The Investment Track is reserved for firms in strategic industries (excluding music and entertainment) that have at least 25 employees and make a significant capital investment. Manufacturing firms that retain at least five employees while making significant investments are also eligible. This track is particularly vital for established firms that need to modernize facilities or equipment to remain competitive but may not be in a high-growth hiring phase.

The Role of Local State Revenue Office Guidance

While Empire State Development manages the program, the New York State Department of Taxation and Finance (DTF) provides the technical guidance for the actual implementation of the credits. This guidance is primarily found in Technical Service Bureau Memoranda (TSB-M) and form instructions.

TSB-M-11(6)C and TSB-M-11(6)I

Issued in June 2011, these memoranda are the foundational documents for the modern Excelsior program.
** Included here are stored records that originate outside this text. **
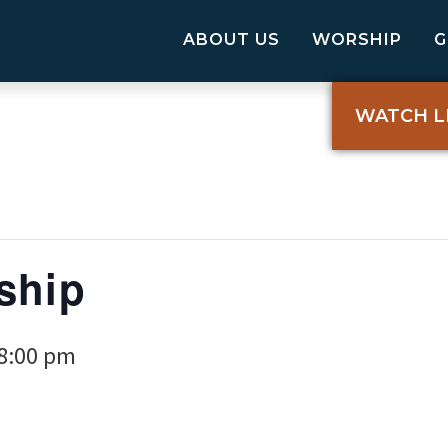
ABOUT US
WORSHIP
WATCH L
ship
8:00 pm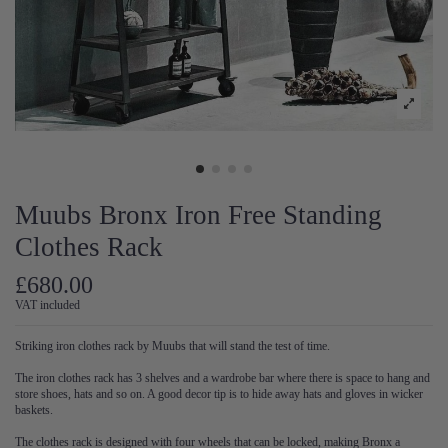
Muubs Bronx Iron Free Standing
Clothes Rack
£680.00
VAT included
Striking iron clothes rack by Muubs that will stand the test of time.
The iron clothes rack has 3 shelves and a wardrobe bar where there is space to hang and
store shoes, hats and so on. A good decor tip is to hide away hats and gloves in wicker
baskets.
The clothes rack is designed with four wheels that can be locked, making Bronx a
They summarized the legislative changes that extended the benefit period from five to ten years and clarified several key administrative points:

  • Project Location Rule: The determination of whether a business is “operating predominantly” in a strategic industry is based solely on the activity at the specific project location, ignoring operations elsewhere in the state.
  • Milestone-Based Rewards: Participants can receive credits based on interim milestones for jobs, investments, or R&D, provided they meet the criteria in the Tax Law.
  • Double-Dipping Permissibility: In a rare departure from standard tax policy, the TSB-M explicitly allows a participant to claim both the Excelsior R&D credit and the Qualified Emerging Technology Company (QETC) facilities and training credit on the same expenditures.
  • Investment Credit Synergy: A firm can claim both the Excelsior Investment Tax Credit (ITC) and the standard Investment Tax Credit for research and development property on the same expenditures.

Form CT-607 Instructions

The instructions for Form CT-607 (the claim form for corporations) serve as the “operator’s manual” for the Certificate of Tax Credit. They emphasize that the Certificate of Tax Credit is the only document that guarantees the right to claim the credit. The instructions warn that incorrect information on the form—such as the certificate number or the specific tax year—can lead to an immediate denial of the credit.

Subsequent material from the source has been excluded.